(EXERCISE INPUTS Opens)
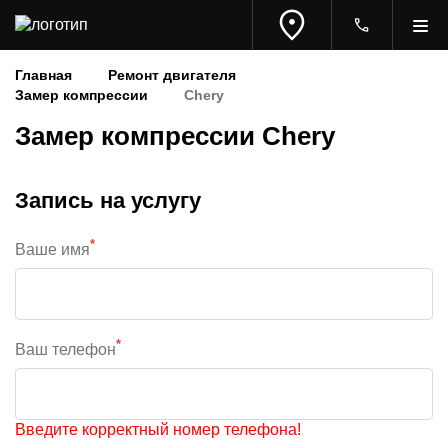
Главная
Ремонт двигателя
Замер компрессии
Chery
Замер компрессии Chery
Запись на услугу
*
Ваше имя
*
Ваш телефон
Введите корректный номер телефона!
(EXERCISE INPUTS Closes)
WHAT IS REQUIRED:
Everything from the line with "Ремонт двигателя" to the end of the listing above needs to be duplicated exactly, both end lines included, with nothing more.

WRITTEN ANSWER:
Ремонт двигателя
Замер компрессии
Chery
Замер компрессии Chery
Запись на услугу
*
Ваше имя
*
Ваш телефон
Введите корректный номер телефона!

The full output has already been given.